Write out all of the entries that follow, word for word, but skip the pictures.

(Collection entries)
★ ★ ★ ★ ★ ★ ★
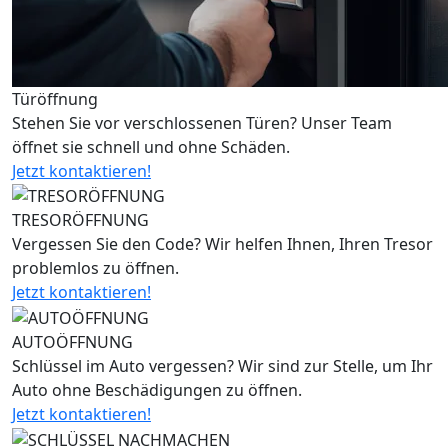
Türöffnung
Stehen Sie vor verschlossenen Türen? Unser Team
öffnet sie schnell und ohne Schäden.
Jetzt kontaktieren!
TRESORÖFFNUNG
Vergessen Sie den Code? Wir helfen Ihnen, Ihren Tresor
problemlos zu öffnen.
Jetzt kontaktieren!
AUTOÖFFNUNG
Schlüssel im Auto vergessen? Wir sind zur Stelle, um Ihr
Auto ohne Beschädigungen zu öffnen.
Jetzt kontaktieren!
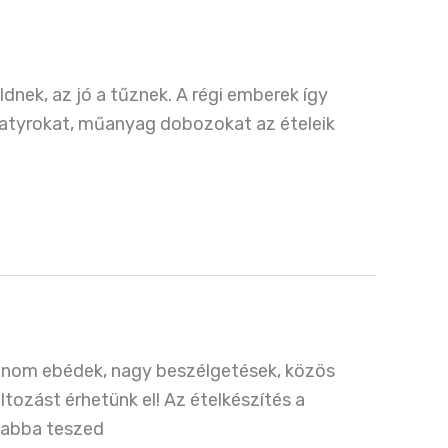
dnek, az jó a tűznek. A régi emberek így
atyrokat, műanyag dobozokat az ételeik
 finom ebédek, nagy beszélgetések, közös
ltozást érhetünk el! Az ételkészítés a
s abba teszed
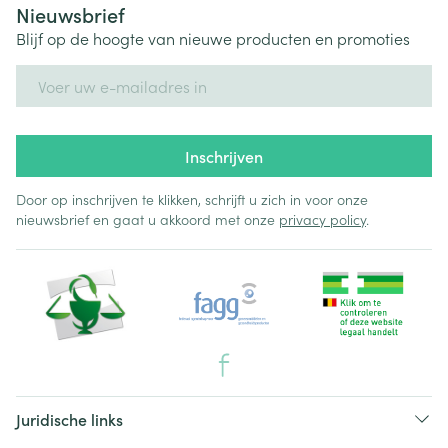
Nieuwsbrief
Blijf op de hoogte van nieuwe producten en promoties
E-mail adres
Inschrijven
Door op inschrijven te klikken, schrijft u zich in voor onze
nieuwsbrief en gaat u akkoord met onze
privacy policy
.
Juridische links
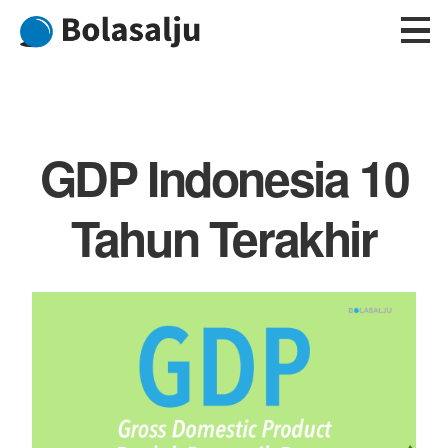
Skip
to
content
GDP Indonesia 10
Tahun Terakhir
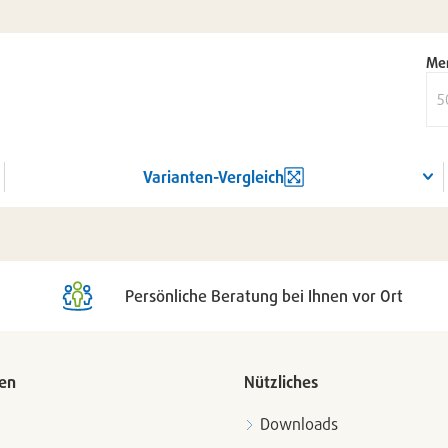
Me
Varianten-Vergleich
Persönliche Beratung bei Ihnen vor Ort
en
Nützliches
Downloads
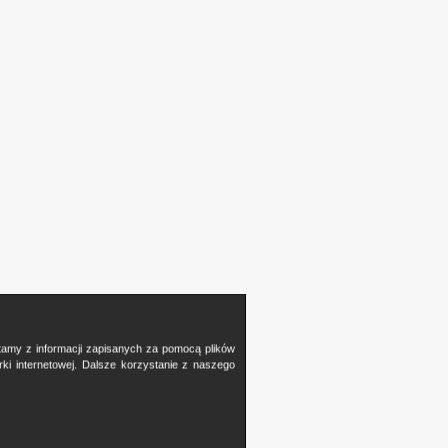
stamy z informacji zapisanych za pomocą plików
i internetowej. Dalsze korzystanie z naszego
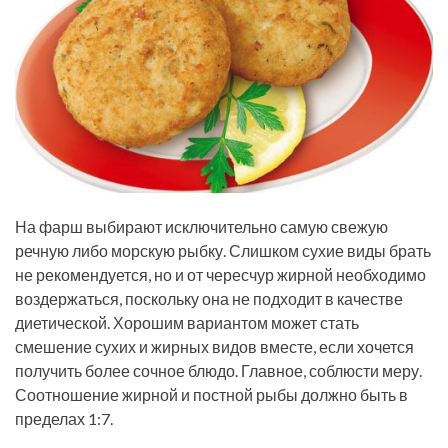
На фарш выбирают исключительно самую свежую
речную либо морскую рыбку. Слишком сухие виды брать
не рекомендуется, но и от чересчур жирной необходимо
воздержаться, поскольку она не подходит в качестве
диетической. Хорошим вариантом может стать
смешение сухих и жирных видов вместе, если хочется
получить более сочное блюдо. Главное, соблюсти меру.
Соотношение жирной и постной рыбы должно быть в
пределах 1:7.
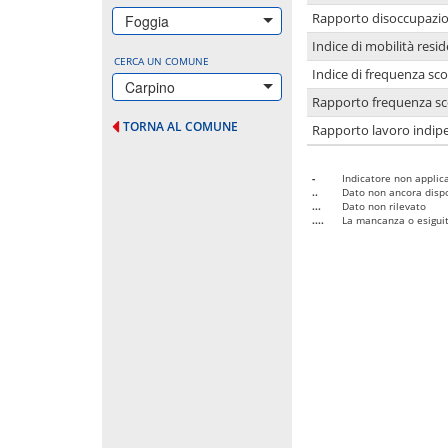
Rapporto disoccupazion
Foggia
Indice di mobilità resid
CERCA UN COMUNE
Indice di frequenza sco
Carpino
Rapporto frequenza sco
TORNA AL COMUNE
Rapporto lavoro indipe
-
Indicatore non applica
..
Dato non ancora dispo
...
Dato non rilevato
....
La mancanza o esiguità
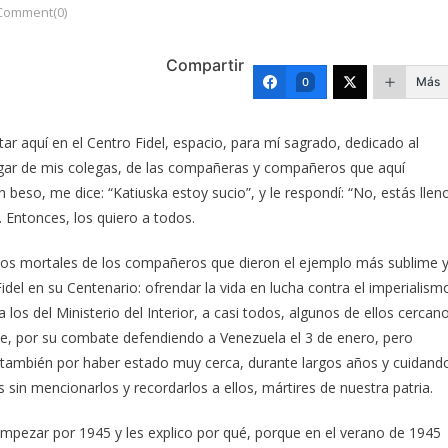
Comment(0)
Compartir
Más
0
tar aquí en el Centro Fidel, espacio, para mí sagrado, dedicado al
ugar de mis colegas, de las compañeras y compañeros que aquí
 beso, me dice: “Katiuska estoy sucio”, y le respondí: “No, estás llen
. Entonces, los quiero a todos.
estos mortales de los compañeros que dieron el ejemplo más sublime 
del en su Centenario: ofrendar la vida en lucha contra el imperialism
los del Ministerio del Interior, a casi todos, algunos de ellos cercan
e, por su combate defendiendo a Venezuela el 3 de enero, pero
, también por haber estado muy cerca, durante largos años y cuidand
 sin mencionarlos y recordarlos a ellos, mártires de nuestra patria.
 empezar por 1945 y les explico por qué, porque en el verano de 1945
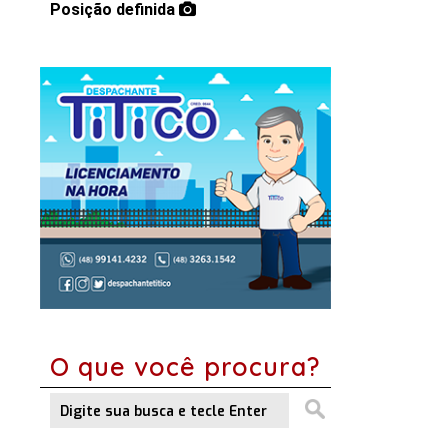
Posição definida
O que você procura?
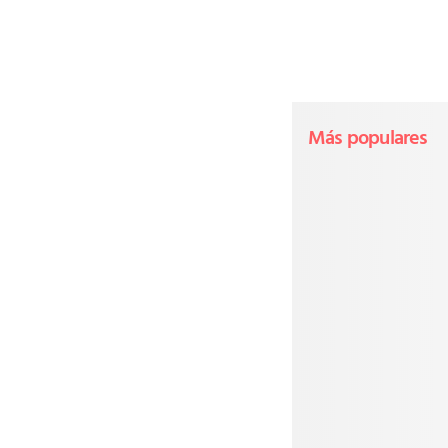
Más populares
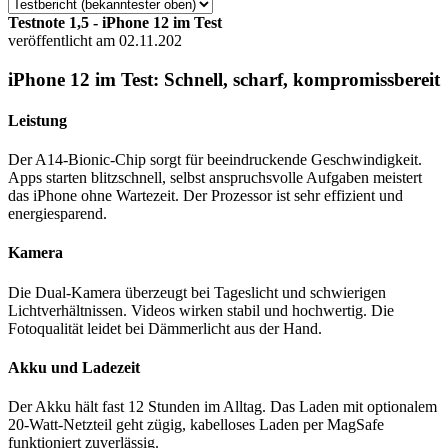
Testnote 1,5 - iPhone 12 im Test
veröffentlicht am 02.11.202
iPhone 12 im Test: Schnell, scharf, kompromissbereit
Leistung
Der A14-Bionic-Chip sorgt für beeindruckende Geschwindigkeit.
Apps starten blitzschnell, selbst anspruchsvolle Aufgaben meistert
das iPhone ohne Wartezeit. Der Prozessor ist sehr effizient und
energiesparend.
Kamera
Die Dual-Kamera überzeugt bei Tageslicht und schwierigen
Lichtverhältnissen. Videos wirken stabil und hochwertig. Die
Fotoqualität leidet bei Dämmerlicht aus der Hand.
Akku und Ladezeit
Der Akku hält fast 12 Stunden im Alltag. Das Laden mit optionalem
20-Watt-Netzteil geht zügig, kabelloses Laden per MagSafe
funktioniert zuverlässig.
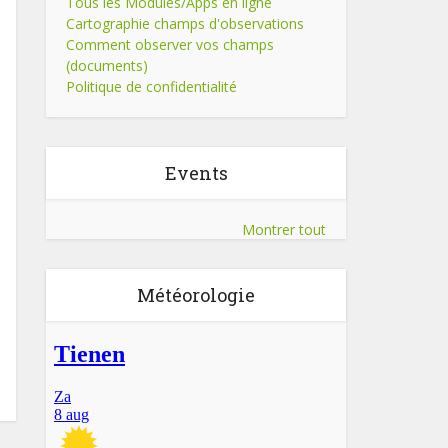
Tous les Modules/Apps en ligne
Cartographie champs d'observations
Comment observer vos champs
(documents)
Politique de confidentialité
Events
Montrer tout
Météorologie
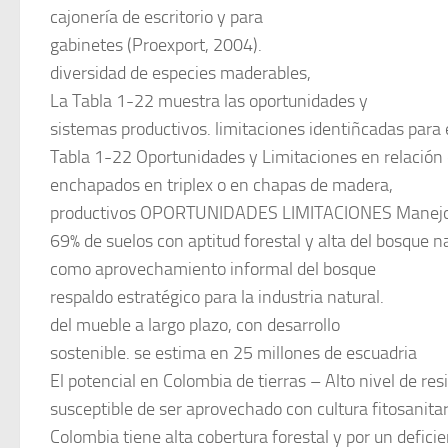
cajonería de escritorio y para
gabinetes (Proexport, 2004).
diversidad de especies maderables,
La Tabla 1-22 muestra las oportunidades y
sistemas productivos. limitaciones identiñcadas para 
Tabla 1-22 Oportunidades y Limitaciones en relación 
enchapados en triplex o en chapas de madera,
productivos OPORTUNIDADES LIMITACIONES Manejo ir
69% de suelos con aptitud forestal y alta del bosque n
como aprovechamiento informal del bosque
respaldo estratégico para la industria natural.
del mueble a largo plazo, con desarrollo
sostenible. se estima en 25 millones de escuadria
El potencial en Colombia de tierras – Alto nivel de re
susceptible de ser aprovechado con cultura fitosanitar
Colombia tiene alta cobertura forestal y por un defici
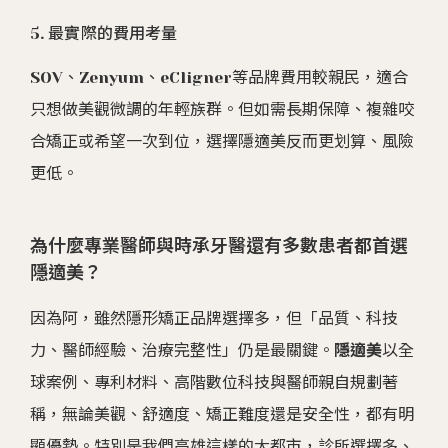
5. 最實際的費用考量
SOV、Zenyum、eCligner等品牌費用較親民，適合
只想做美觀微調的年輕族群。但如需長期保障、複雜咬
合矯正或希望一次到位，選擇隱適美反而更划算、風險
更低。
為什麼專業醫師與時承牙醫還有多數患者都首選
隱適美？
因為阿，雖然隱形矯正品牌選擇多，但「品質、科技
力、醫師經驗、治療完整性」仍是最關鍵。
隱適美
以全
球案例、專利材料、高階數位科技與醫師親自規劃著
稱，無論美觀、舒適度、矯正難度還是安全性，都有明
顯優勢。特別是我們高雄這樣的大都市，診所選擇多、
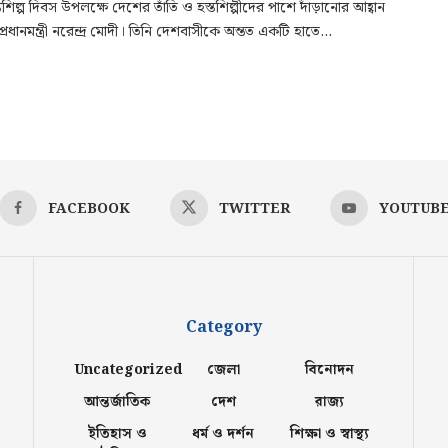
তশিল্প দিবস উপলক্ষে দেশের তাঁতি ও হস্তশিল্পীদের পাশে দাঁড়ানোর আহ্বান
রধানমন্ত্রী নরেন্দ্র মোদী। তিনি দেশবাসীকে অন্তত একটি হাতে...
FACEBOOK
TWITTER
YOUTUB
Category
Uncategorized
জেলা
বিনোদন
আন্তর্জাতিক
দেশ
রাজ্য
ইতিহাস ও
ধর্ম ও দর্শন
শিক্ষা ও স্বাস্থ্য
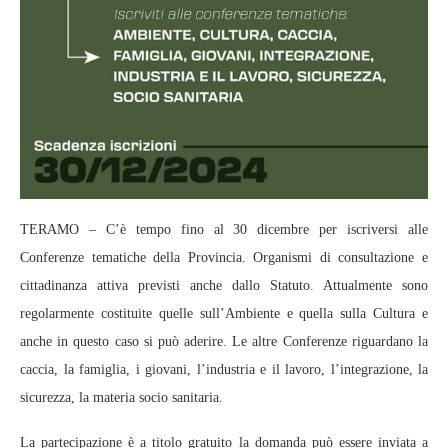
TERAMO – C’è tempo fino al 30 dicembre per iscriversi alle
Conferenze tematiche della Provincia. Organismi di consultazione e
cittadinanza attiva previsti anche dallo Statuto. Attualmente sono
regolarmente costituite quelle sull’Ambiente e quella sulla Cultura e
anche in questo caso si può aderire. Le altre Conferenze riguardano la
caccia, la famiglia, i giovani, l’industria e il lavoro, l’integrazione, la
sicurezza, la materia socio sanitaria.
La partecipazione è a titolo gratuito la domanda può essere inviata a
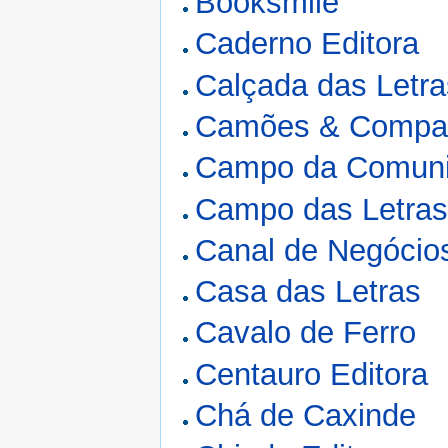
Booksmile
Caderno Editora
Calçada das Letra
Camões & Compa
Campo da Comun
Campo das Letra
Canal de Negócio
Casa das Letras
Cavalo de Ferro
Centauro Editora
Chá de Caxinde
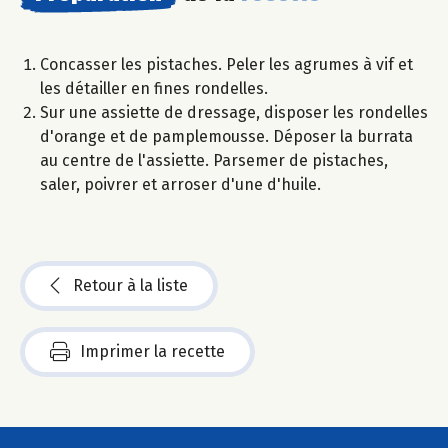
Concasser les pistaches. Peler les agrumes à vif et
les détailler en fines rondelles.
Sur une assiette de dressage, disposer les rondelles
d'orange et de pamplemousse. Déposer la burrata
au centre de l'assiette. Parsemer de pistaches,
saler, poivrer et arroser d'une d'huile.
Retour à la liste
Imprimer la recette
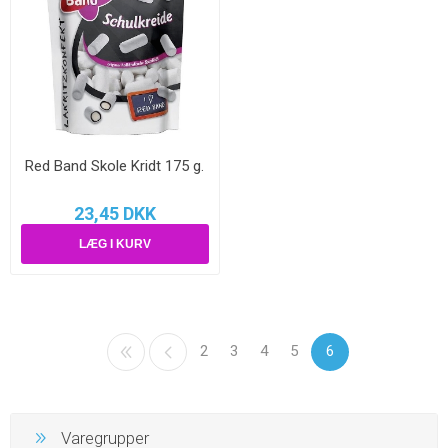
Red Band Skole Kridt 175 g.
23,45 DKK
2
3
4
5
6
Varegrupper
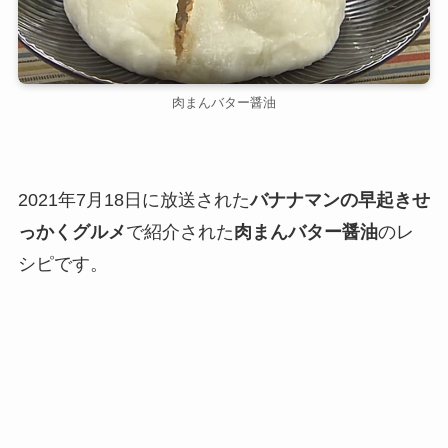
肉まんバター醤油
2021年7月18日に放送された
バナナマンの早起きせ
っかくグルメ
で紹介された
肉まんバター醤油
のレ
シピです。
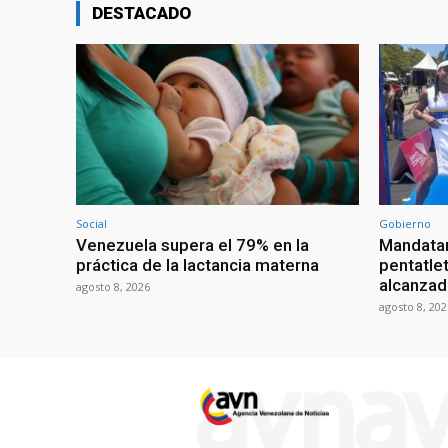
DESTACADO
Social
Gobierno
Venezuela supera el 79% en la
Mandatar
práctica de la lactancia materna
pentatlet
alcanzad
agosto 8, 2026
agosto 8, 202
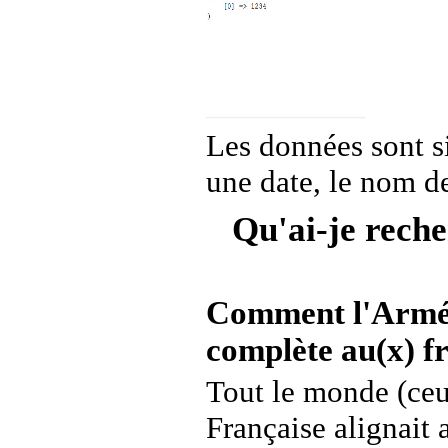
Les données sont s
une date, le nom de 
Qu'ai-je reche
Comment l'Armée 
complète au(x) fr
Tout le monde (ceux
Française alignait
★ ★ ★ ★ ★ ★ ★
EXERCISE RESPONSE
Türöffnung
Stehen Sie vor verschlossenen Türen? Unser Team
öffnet sie schnell und ohne Schäden.
Jetzt kontaktieren!
TRESORÖFFNUNG
Vergessen Sie den Code? Wir helfen Ihnen, Ihren Tresor
problemlos zu öffnen.
Jetzt kontaktieren!
AUTOÖFFNUNG
Schlüssel im Auto vergessen? Wir sind zur Stelle, um Ihr
Auto ohne Beschädigungen zu öffnen.
Jetzt kontaktieren!
dnek, az jó a tűznek. A régi emberek így
atyrokat, műanyag dobozokat az ételeik
 finom ebédek, nagy beszélgetések, közös
ltozást érhetünk el! Az ételkészítés a
s abba teszed
Nieuwsbrief
Blijf op de hoogte van nieuwe producten en promoties
E-mail adres
Inschrijven
Door op inschrijven te klikken, schrijft u zich in voor onze
nieuwsbrief en gaat u akkoord met onze
privacy policy
.
Juridische links
Skip
to
content
GDP Indonesia 10
Tahun Terakhir
Me
Varianten-Vergleich
Persönliche Beratung bei Ihnen vor Ort
en
Nützliches
Downloads
stamy z informacji zapisanych za pomocą plików
i internetowej. Dalsze korzystanie z naszego
На фарш выбирают исключительно самую свежую
речную либо морскую рыбку. Слишком сухие виды брать
не рекомендуется, но и от чересчур жирной необходимо
воздержаться, поскольку она не подходит в качестве
диетической. Хорошим вариантом может стать
смешение сухих и жирных видов вместе, если хочется
получить более сочное блюдо. Главное, соблюсти меру.
Соотношение жирной и постной рыбы должно быть в
пределах 1:7.
Rapporto disoccupazion
Foggia
Indice di mobilità resid
CERCA UN COMUNE
Indice di frequenza sco
Carpino
Rapporto frequenza sco
TORNA AL COMUNE
Rapporto lavoro indipe
-
Indicatore non applica
..
Dato non ancora dispo
...
Dato non rilevato
....
La mancanza o esiguità
Comment(0)
Compartir
Más
0
tar aquí en el Centro Fidel, espacio, para mí sagrado, dedicado al
ugar de mis colegas, de las compañeras y compañeros que aquí
 beso, me dice: “Katiuska estoy sucio”, y le respondí: “No, estás llen
. Entonces, los quiero a todos.
estos mortales de los compañeros que dieron el ejemplo más sublime 
del en su Centenario: ofrendar la vida en lucha contra el imperialism
los del Ministerio del Interior, a casi todos, algunos de ellos cercan
e, por su combate defendiendo a Venezuela el 3 de enero, pero
, también por haber estado muy cerca, durante largos años y cuidand
 sin mencionarlos y recordarlos a ellos, mártires de nuestra patria.
 empezar por 1945 y les explico por qué, porque en el verano de 1945
Posição definida
O que você procura?
Más populares
Testnote 1,5 - iPhone 12 im Test
veröffentlicht am 02.11.202
iPhone 12 im Test: Schnell, scharf, kompromissbereit
Leistung
Der A14-Bionic-Chip sorgt für beeindruckende Geschwindigkeit.
Apps starten blitzschnell, selbst anspruchsvolle Aufgaben meistert
das iPhone ohne Wartezeit. Der Prozessor ist sehr effizient und
energiesparend.
Kamera
Die Dual-Kamera überzeugt bei Tageslicht und schwierigen
Lichtverhältnissen. Videos wirken stabil und hochwertig. Die
Fotoqualität leidet bei Dämmerlicht aus der Hand.
Akku und Ladezeit
Der Akku hält fast 12 Stunden im Alltag. Das Laden mit optionalem
20-Watt-Netzteil geht zügig, kabelloses Laden per MagSafe
funktioniert zuverlässig.
Tous les Modules/Apps en ligne
Cartographie champs d'observations
Comment observer vos champs
(documents)
Politique de confidentialité
Events
Montrer tout
Météorologie
cajonería de escritorio y para
gabinetes (Proexport, 2004).
diversidad de especies maderables,
La Tabla 1-22 muestra las oportunidades y
sistemas productivos. limitaciones identiñcadas para 
Tabla 1-22 Oportunidades y Limitaciones en relación 
enchapados en triplex o en chapas de madera,
productivos OPORTUNIDADES LIMITACIONES Manejo ir
69% de suelos con aptitud forestal y alta del bosque n
como aprovechamiento informal del bosque
respaldo estratégico para la industria natural.
del mueble a largo plazo, con desarrollo
sostenible. se estima en 25 millones de escuadria
El potencial en Colombia de tierras – Alto nivel de re
susceptible de ser aprovechado con cultura fitosanitar
Colombia tiene alta cobertura forestal y por un defici
5. 最實際的費用考量
SOV、Zenyum、eCligner等品牌費用較親民，適合
只想做美觀微調的年輕族群。但如需長期保障、複雜咬
合矯正或希望一次到位，選擇隱適美反而更划算、風險
更低。
為什麼專業醫師與時承牙醫還有多數患者都首選
隱適美？
因為阿，雖然隱形矯正品牌選擇多，但「品質、科技
力、醫師經驗、治療完整性」仍是最關鍵。
隱適美
以全
球案例、專利材料、高階數位科技與醫師親自規劃著
稱，無論美觀、舒適度、矯正難度還是安全性，都有明
顯優勢。特別是我們高雄這樣的大都市，診所選擇多、
তশিল্প দিবস উপলক্ষে দেশের তাঁতি ও হস্তশিল্পীদের পাশে দাঁড়ানোর আহ্বান
রধানমন্ত্রী নরেন্দ্র মোদী। তিনি দেশবাসীকে অন্তত একটি হাতে...
FACEBOOK
TWITTER
YOUTUB
Category
Uncategorized
জেলা
বিনোদন
আন্তর্জাতিক
দেশ
রাজ্য
ইতিহাস ও
ধর্ম ও দর্শন
শিক্ষা ও স্বাস্থ্য
TERAMO – C’è tempo fino al 30 dicembre per iscriversi alle
Conferenze tematiche della Provincia. Organismi di consultazione e
cittadinanza attiva previsti anche dallo Statuto. Attualmente sono
regolarmente costituite quelle sull’Ambiente e quella sulla Cultura e
anche in questo caso si può aderire. Le altre Conferenze riguardano la
caccia, la famiglia, i giovani, l’industria e il lavoro, l’integrazione, la
sicurezza, la materia socio sanitaria.
La partecipazione è a titolo gratuito la domanda può essere inviata a
Booksmile
Caderno Editora
Calçada das Letra
Camões & Compa
Campo da Comun
Campo das Letra
Canal de Negócio
Casa das Letras
Cavalo de Ferro
Centauro Editora
Chá de Caxinde
Concasser les pistaches. Peler les agrumes à vif et
les détailler en fines rondelles.
Sur une assiette de dressage, disposer les rondelles
d'orange et de pamplemousse. Déposer la burrata
au centre de l'assiette. Parsemer de pistaches,
saler, poivrer et arroser d'une d'huile.
Retour à la liste
Imprimer la recette
Red Band Skole Kridt 175 g.
23,45 DKK
2
3
4
5
6
Varegrupper
肉まんバター醤油
2021年7月18日に放送された
バナナマンの早起きせ
っかくグルメ
で紹介された
肉まんバター醤油
のレ
シピです。
DESTACADO
Social
Gobierno
Venezuela supera el 79% en la
Mandatar
práctica de la lactancia materna
pentatlet
alcanzad
agosto 8, 2026
agosto 8, 202
Les données sont s
une date, le nom de 
Qu'ai-je reche
Comment l'Armée 
complète au(x) fr
Tout le monde (ceux
Française alignait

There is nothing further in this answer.